* _TASK DIRECTIONS_
Every entry below should appear in the answer exactly as written, apart from the pictures.

* _DATA FOR THIS EXERCISE_
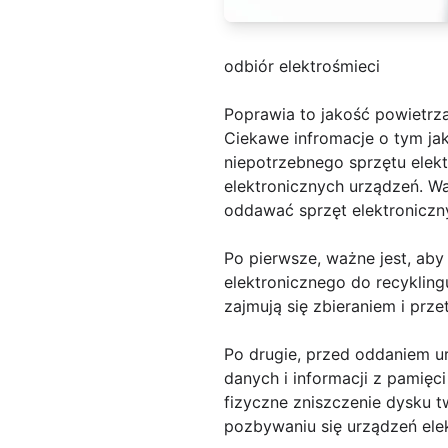
odbiór elektrośmieci
Poprawia to jakość powietrz
Ciekawe infromacje o tym jak
niepotrzebnego sprzętu elekt
elektronicznych urządzeń. Wa
oddawać sprzęt elektroniczny
Po pierwsze, ważne jest, aby
elektronicznego do recykling
zajmują się zbieraniem i pr
Po drugie, przed oddaniem ur
danych i informacji z pamię
fizyczne zniszczenie dysku
pozbywaniu się urządzeń ele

* _YOUR SOLUTION_
odbiór elektrośmieci
Poprawia to jakość powietrz
Ciekawe infromacje o tym jak
niepotrzebnego sprzętu elekt
elektronicznych urządzeń. Wa
oddawać sprzęt elektroniczny
Po pierwsze, ważne jest, aby
elektronicznego do recykling
zajmują się zbieraniem i pr
Po drugie, przed oddaniem ur
danych i informacji z pamię
fizyczne zniszczenie dysku
pozbywaniu się urządzeń ele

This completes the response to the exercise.